DESCRIPTION OF THE TASK:
Filter the records below for the word "kwietnia". Copy each line that holds it.
[DATA PROVIDED]
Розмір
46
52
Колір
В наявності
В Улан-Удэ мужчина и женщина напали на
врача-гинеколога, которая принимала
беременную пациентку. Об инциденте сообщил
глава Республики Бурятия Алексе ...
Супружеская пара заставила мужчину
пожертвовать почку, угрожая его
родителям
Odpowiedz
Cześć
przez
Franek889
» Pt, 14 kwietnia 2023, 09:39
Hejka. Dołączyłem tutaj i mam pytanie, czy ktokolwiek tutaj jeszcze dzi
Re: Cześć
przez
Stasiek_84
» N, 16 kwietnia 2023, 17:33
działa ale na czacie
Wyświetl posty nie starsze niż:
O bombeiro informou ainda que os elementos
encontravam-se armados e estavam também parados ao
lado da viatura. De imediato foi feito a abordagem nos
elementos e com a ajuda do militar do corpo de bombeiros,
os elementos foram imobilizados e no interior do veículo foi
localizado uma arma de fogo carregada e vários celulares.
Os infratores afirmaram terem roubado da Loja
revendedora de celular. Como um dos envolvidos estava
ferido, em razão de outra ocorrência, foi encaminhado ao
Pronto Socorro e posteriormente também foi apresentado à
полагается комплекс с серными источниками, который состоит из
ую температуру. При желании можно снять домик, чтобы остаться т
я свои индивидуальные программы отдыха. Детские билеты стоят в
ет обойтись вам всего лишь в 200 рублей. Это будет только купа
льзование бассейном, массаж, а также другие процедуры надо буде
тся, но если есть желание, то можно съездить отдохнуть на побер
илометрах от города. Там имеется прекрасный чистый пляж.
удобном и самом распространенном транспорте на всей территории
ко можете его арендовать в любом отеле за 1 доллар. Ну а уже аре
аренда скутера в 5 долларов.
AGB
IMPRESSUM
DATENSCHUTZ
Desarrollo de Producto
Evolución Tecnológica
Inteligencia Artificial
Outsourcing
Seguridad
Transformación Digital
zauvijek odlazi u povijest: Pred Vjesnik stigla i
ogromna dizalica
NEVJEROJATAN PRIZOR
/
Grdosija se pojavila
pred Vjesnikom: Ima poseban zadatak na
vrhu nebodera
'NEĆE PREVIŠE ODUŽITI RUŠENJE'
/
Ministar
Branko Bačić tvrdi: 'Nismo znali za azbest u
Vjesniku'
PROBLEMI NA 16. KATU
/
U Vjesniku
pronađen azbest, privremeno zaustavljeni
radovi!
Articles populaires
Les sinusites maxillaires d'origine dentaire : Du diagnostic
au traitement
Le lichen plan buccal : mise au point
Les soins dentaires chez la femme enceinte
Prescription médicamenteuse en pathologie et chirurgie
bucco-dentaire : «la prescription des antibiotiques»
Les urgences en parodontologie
[/DATA PROVIDED]
WORKED SOLUTION:
» Pt, 14 kwietnia 2023, 09:39
» N, 16 kwietnia 2023, 17:33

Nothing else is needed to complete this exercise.